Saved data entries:
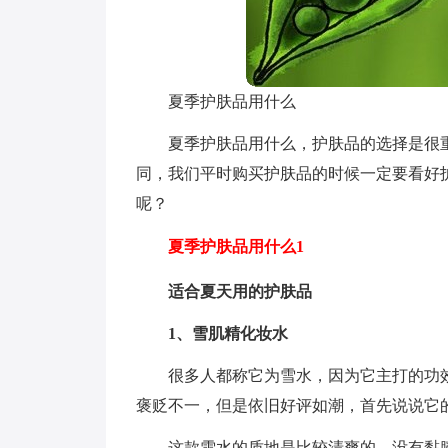
夏季护肤品用什么
夏季护肤品用什么，护肤品的选择是很
同，我们平时购买护肤品的时候一定要看好
呢？
夏季护肤品用什么1
适合夏天用的护肤品
1、雪肌精化妆水
很多人都称它为雪水，因为它主打的功
褒贬不一，但是依旧好评如潮，首先说说它
这款雪水的质地是比较清爽的，没有黏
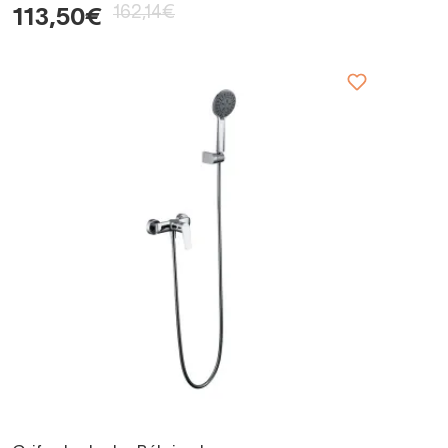
162,14€
113,50€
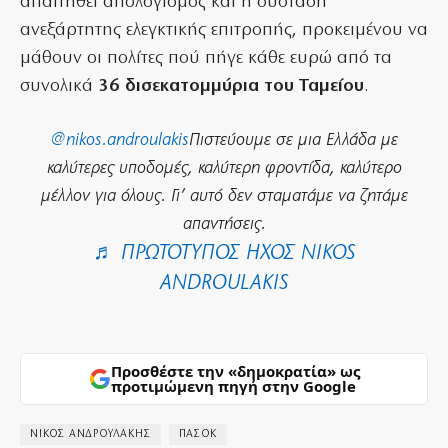
απαιτηθεί απολογισμός και η σύσταση
ανεξάρτητης ελεγκτικής επιτροπής, προκειμένου να
μάθουν οι πολίτες πού πήγε κάθε ευρώ από τα
συνολικά
36 δισεκατομμύρια του Ταμείου
.
@nikos.androulakis
Πιστεύουμε σε μια Ελλάδα με
καλύτερες υποδομές, καλύτερη φροντίδα, καλύτερο
μέλλον για όλους. Γι’ αυτό δεν σταματάμε να ζητάμε
απαντήσεις.
♬ ΠΡΩΤΌΤΥΠΟΣ ΉΧΟΣ NIKOS
ANDROULAKIS
Προσθέστε την «δημοκρατία» ως
προτιμώμενη πηγή στην Google
ΝΙΚΟΣ ΑΝΔΡΟΥΛΑΚΗΣ
ΠΑΣΟΚ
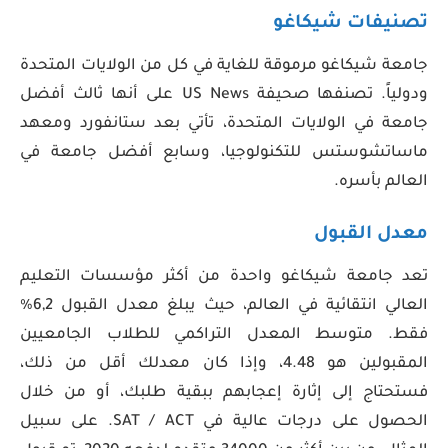
تصنيفات شيكاغو
جامعة شيكاغو مرموقة للغاية في كل من الولايات المتحدة
ودولياً. تصنفها صحيفة US News على أنها ثالث أفضل
جامعة في الولايات المتحدة، تأتي بعد ستانفورد ومعهد
ماساتشوستس للتكنولوجيا، وسابع أفضل جامعة في
العالم بأسره.
معدل القبول
تعد جامعة شيكاغو واحدة من أكثر مؤسسات التعليم
العالي انتقائية في العالم، حيث يبلغ معدل القبول 6,2%
فقط. متوسط المعدل التراكمي للطلاب الجامعيين
المقبولين هو 4.48، وإذا كان معدلك أقل من ذلك،
فستحتاج إلى إثارة إعجابهم ببقية طلبك، أو من خلال
الحصول على درجات عالية في SAT / ACT. على سبيل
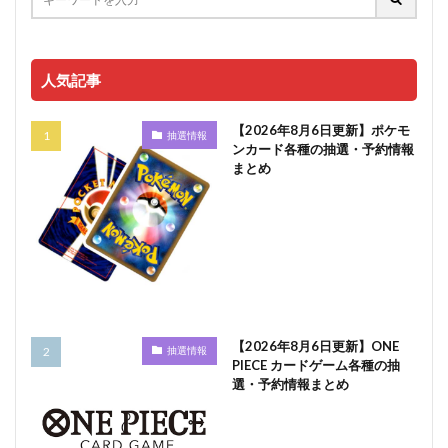
人気記事
【2026年8月6日更新】ポケモ
抽選情報
ンカード各種の抽選・予約情報
まとめ
【2026年8月6日更新】ONE
抽選情報
PIECE カードゲーム各種の抽
選・予約情報まとめ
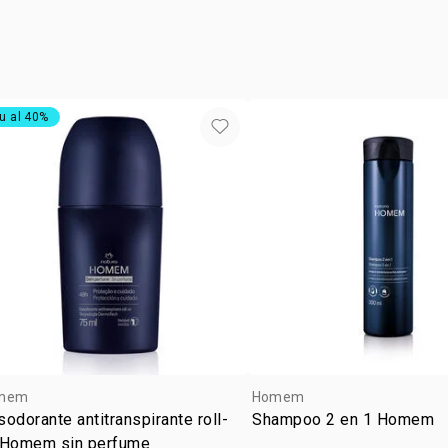
DIETHYLAM
*en el desar
CITRONELLO
conocimiento
ALPHA-ISOM
breu-branco,
integrantes 
MYRISTATE,
comunidad d
14700, SOD
productores
u al 40%
mem
Homem
odorante antitranspirante roll-
Shampoo 2 en 1 Homem
 Homem sin perfume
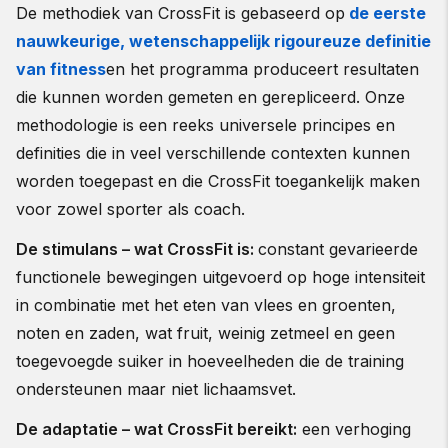
De methodiek van CrossFit is gebaseerd op
de eerste
nauwkeurige, wetenschappelijk rigoureuze definitie
van fitness
en het programma produceert resultaten
die kunnen worden gemeten en gerepliceerd. Onze
methodologie is een reeks universele principes en
definities die in veel verschillende contexten kunnen
worden toegepast en die CrossFit toegankelijk maken
voor zowel sporter als coach.
De stimulans – wat CrossFit is:
constant gevarieerde
functionele bewegingen uitgevoerd op hoge intensiteit
in combinatie met het eten van vlees en groenten,
noten en zaden, wat fruit, weinig zetmeel en geen
toegevoegde suiker in hoeveelheden die de training
ondersteunen maar niet lichaamsvet.
De adaptatie – wat CrossFit bereikt:
een verhoging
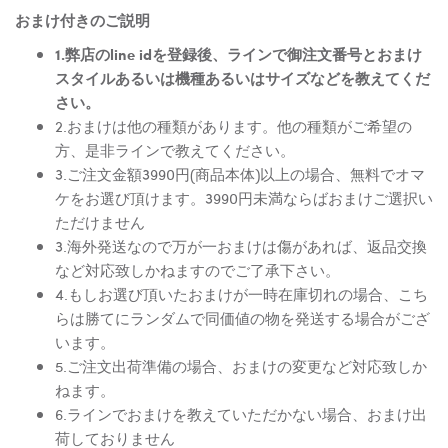
おまけ付きのご説明
1.弊店のline idを登録後、ラインで御注文番号とおまけ
スタイルあるいは機種あるいはサイズなどを教えてくだ
さい。
2.おまけは他の種類があります。他の種類がご希望の
方、是非ラインで教えてください。
3.ご注文金額3990円(商品本体)以上の場合、無料でオマ
ケをお選び頂けます。3990円未満ならばおまけご選択い
ただけません
3.海外発送なので万が一おまけは傷があれば、返品交換
など対応致しかねますのでご了承下さい。
4.もしお選び頂いたおまけが一時在庫切れの場合、こち
らは勝てにランダムで同価値の物を発送する場合がござ
います。
5.ご注文出荷準備の場合、おまけの変更など対応致しか
ねます。
6.ラインでおまけを教えていただかない場合、おまけ出
荷しておりません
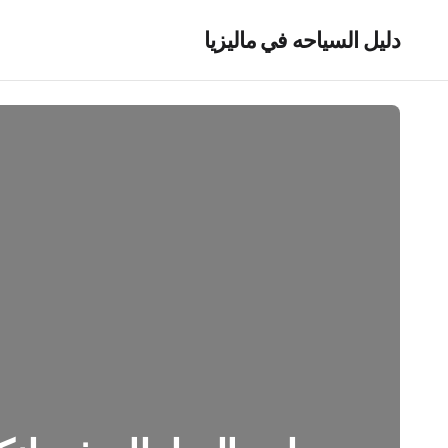
دليل السياحه في ماليزيا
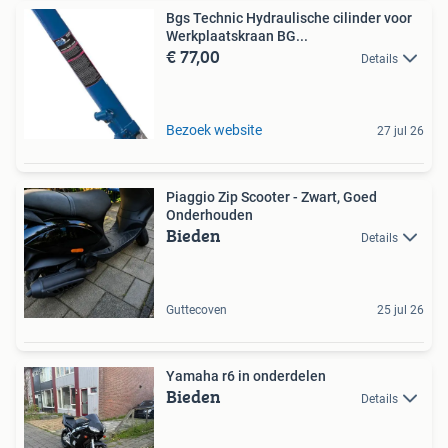
Bgs Technic Hydraulische cilinder voor
Werkplaatskraan BG...
€ 77,00
Details
Bezoek website
27 jul 26
Piaggio Zip Scooter - Zwart, Goed
Onderhouden
Bieden
Details
Guttecoven
25 jul 26
Yamaha r6 in onderdelen
Bieden
Details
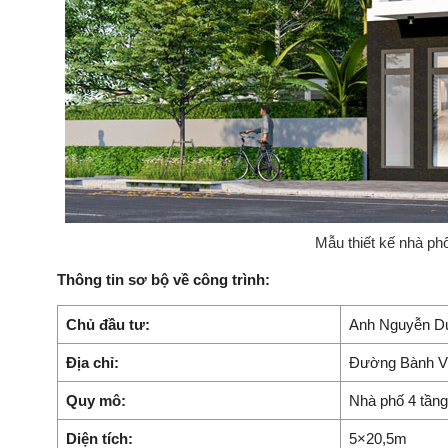
Mẫu thiết kế nhà ph
Thông tin sơ bộ về công trình:
Chủ đầu tư:
Anh Nguyễn D
Địa chỉ:
Đường Bành Vă
Quy mô:
Nhà phố 4 tầng
Diện tích:
5×20,5m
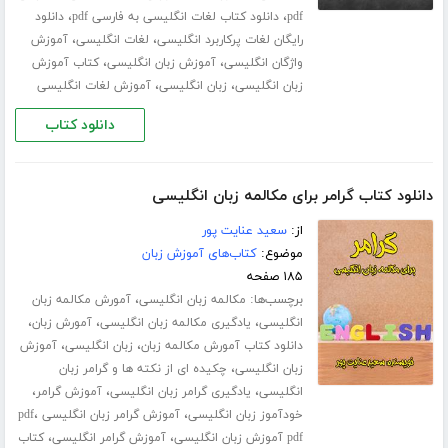
،
،
pdf
دانلود کتاب لغات انگلیسی به فارسی pdf
دانلود
،
،
رایگان لغات پرکاربرد انگلیسی
لغات انگلیسی
آموزش
،
،
واژگان انگلیسی
آموزش زبان انگلیسی
کتاب آموزش
،
،
زبان انگلیسی
زبان انگلیسی
آموزش لغات انگلیسی
دانلود کتاب
دانلود کتاب گرامر برای مکالمه زبان انگلیسی
از:
سعید عنایت پور
موضوع:
کتاب‌های آموزش زبان
۱۸۵ صفحه
برچسب‌ها:
،
مکالمه زبان انگلیسی
آمورش مکالمه زبان
،
،
،
انگلیسی
یادگیری مکالمه زبان انگلیسی
آمورش زبان
،
،
دانلود کتاب آمورش مکالمه زبان
زبان انگلیسی
آموزش
،
زبان انگلیسی
چکیده ای از نکته ها و گرامر زبان
،
،
،
انگلیسی
یادگیری گرامر زبان انگلیسی
آموزش گرامر
،
،
خودآموز زبان انگلیسی
آموزش گرامر زبان انگلیسی pdf
،
،
pdf آموزش زبان انگلیسی
آموزش گرامر انگلیسی
کتاب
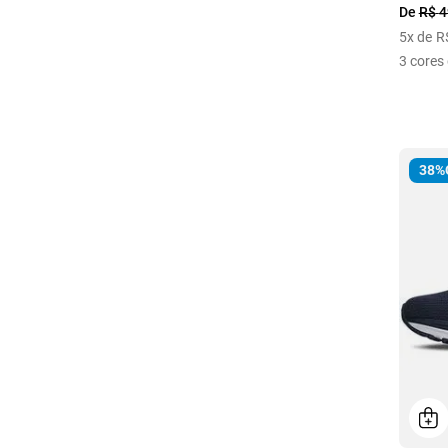
De
R$
4
5
x de
R
3
cores 
38%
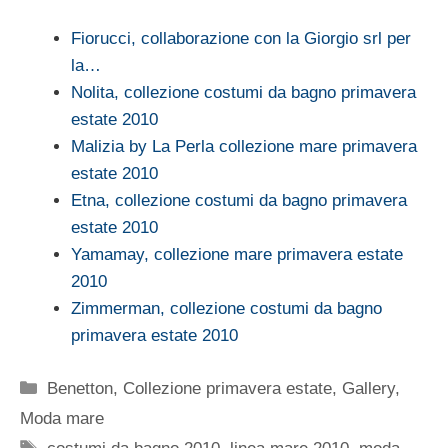
Fiorucci, collaborazione con la Giorgio srl per
la…
Nolita, collezione costumi da bagno primavera
estate 2010
Malizia by La Perla collezione mare primavera
estate 2010
Etna, collezione costumi da bagno primavera
estate 2010
Yamamay, collezione mare primavera estate
2010
Zimmerman, collezione costumi da bagno
primavera estate 2010
Categorie
Benetton
,
Collezione primavera estate
,
Gallery
,
Moda mare
Tag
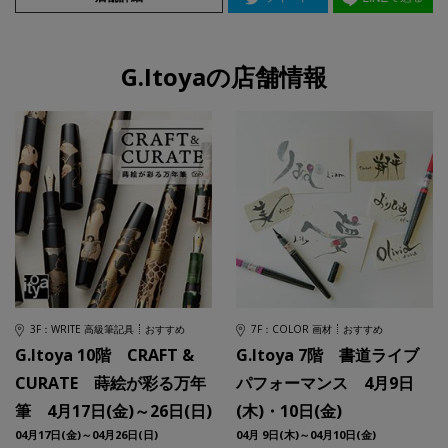
G.Itoyaの店舗情報
3F：WRITE 高級筆記具
おすすめ
7F：COLOR 画材
おすすめ
G.Itoya 10階 CRAFT &
G.Itoya 7階 書道ライブ
CURATE 蒔絵が彩る万年
パフォーマンス 4月9日
筆 4月17日(金)～26日(日)
(木)・10日(金)
04月17日(金)～04月26日(日)
04月 9日(木)～04月10日(金)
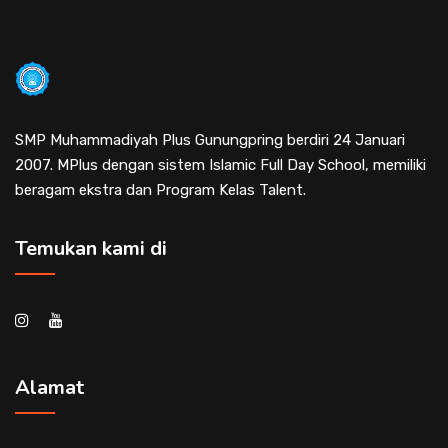
SMP Muhammadiyah Plus Gunungpring berdiri 24 Januari
2007. MPlus dengan sistem Islamic Full Day School, memiliki
beragam ekstra dan Program Kelas Talent.
Temukan kami di
Alamat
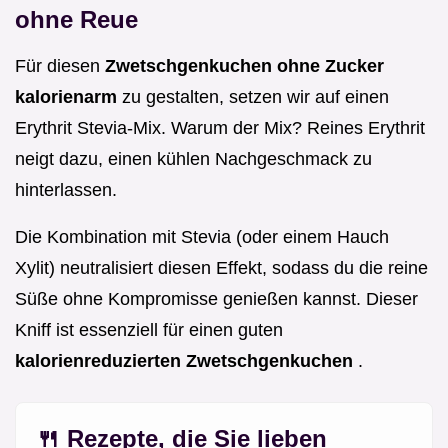
ohne Reue
Für diesen
Zwetschgenkuchen ohne Zucker
kalorienarm
zu gestalten, setzen wir auf einen
Erythrit Stevia-Mix. Warum der Mix? Reines Erythrit
neigt dazu, einen kühlen Nachgeschmack zu
hinterlassen.
Die Kombination mit Stevia (oder einem Hauch
Xylit) neutralisiert diesen Effekt, sodass du die reine
Süße ohne Kompromisse genießen kannst. Dieser
Kniff ist essenziell für einen guten
kalorienreduzierten Zwetschgenkuchen
.
🍴 Rezepte, die Sie lieben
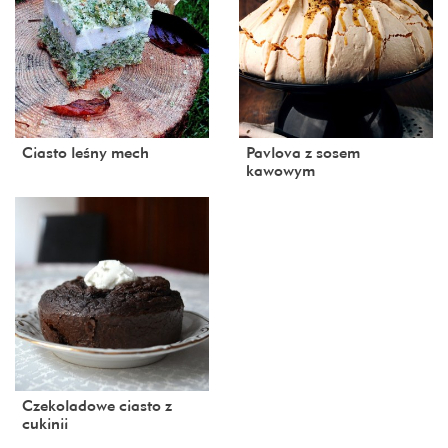
Ciasto leśny mech
Pavlova z sosem
kawowym
Czekoladowe ciasto z
cukinii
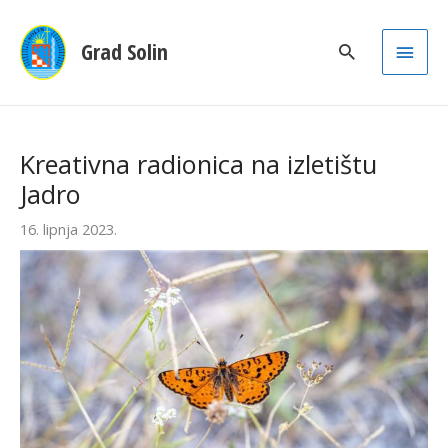
Main
Grad Solin
Men
Kreativna radionica na izletištu
Jadro
16. lipnja 2023.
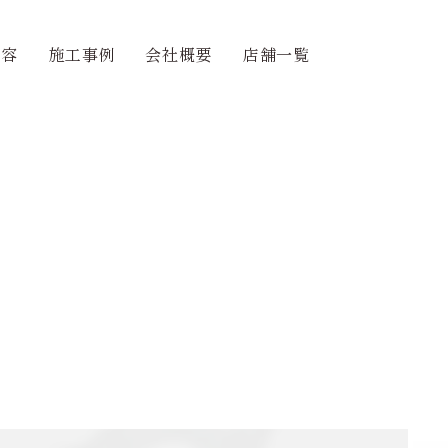
内容
施工事例
会社概要
店舗一覧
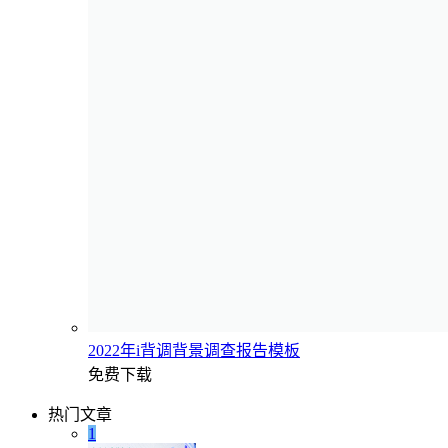
2022年i背调背景调查报告模板
免费下载
热门文章
1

— About this exercise —
Each line above that carries the string "einen" has to be returned.

— Answer for this exercise —
zu gestalten, setzen wir auf einen
neigt dazu, einen kühlen Nachgeschmack zu
Kniff ist essenziell für einen guten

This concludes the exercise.